[Opening DATA SUPPLIED section]
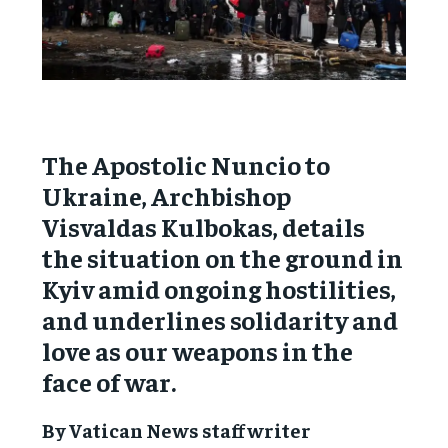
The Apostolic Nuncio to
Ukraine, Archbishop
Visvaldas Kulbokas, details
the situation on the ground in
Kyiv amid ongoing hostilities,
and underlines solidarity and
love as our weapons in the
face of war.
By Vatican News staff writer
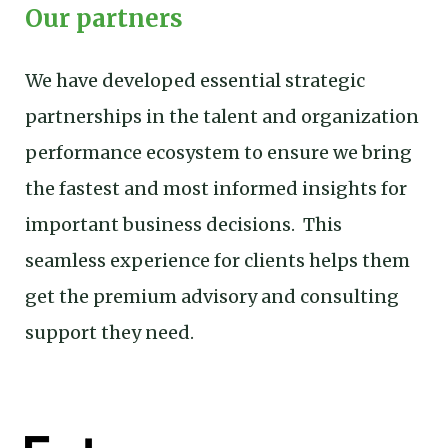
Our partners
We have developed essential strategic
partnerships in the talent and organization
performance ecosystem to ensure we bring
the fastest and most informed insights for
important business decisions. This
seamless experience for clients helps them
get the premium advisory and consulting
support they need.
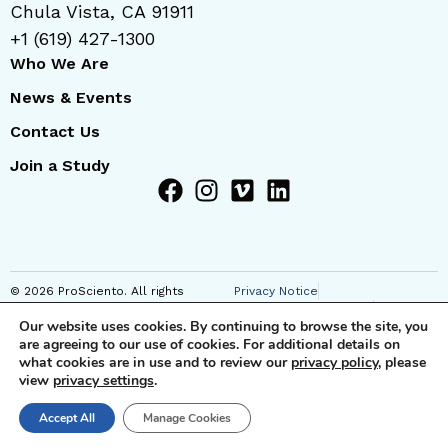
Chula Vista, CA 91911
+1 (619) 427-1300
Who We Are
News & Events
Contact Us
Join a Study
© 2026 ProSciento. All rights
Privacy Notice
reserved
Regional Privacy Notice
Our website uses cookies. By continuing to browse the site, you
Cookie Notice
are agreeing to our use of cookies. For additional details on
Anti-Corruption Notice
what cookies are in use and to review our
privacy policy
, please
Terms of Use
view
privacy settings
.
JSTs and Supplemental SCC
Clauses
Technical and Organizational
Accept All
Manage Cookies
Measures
[Closing DATA SUPPLIED section]
[Opening DATA SUPPLIED section]
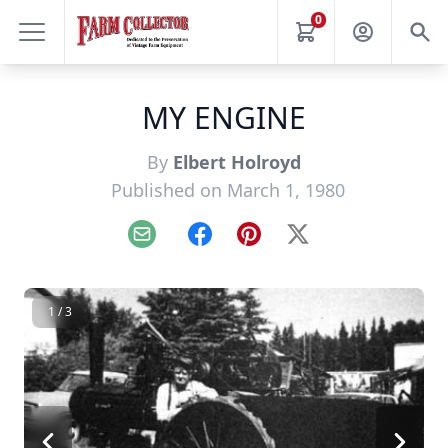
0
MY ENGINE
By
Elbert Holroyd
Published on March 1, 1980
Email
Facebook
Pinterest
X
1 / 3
[Closing DATA SUPPLIED section]
Read through the entries and copy each line in which "News" appears.

By Vatican News staff writer
News & Events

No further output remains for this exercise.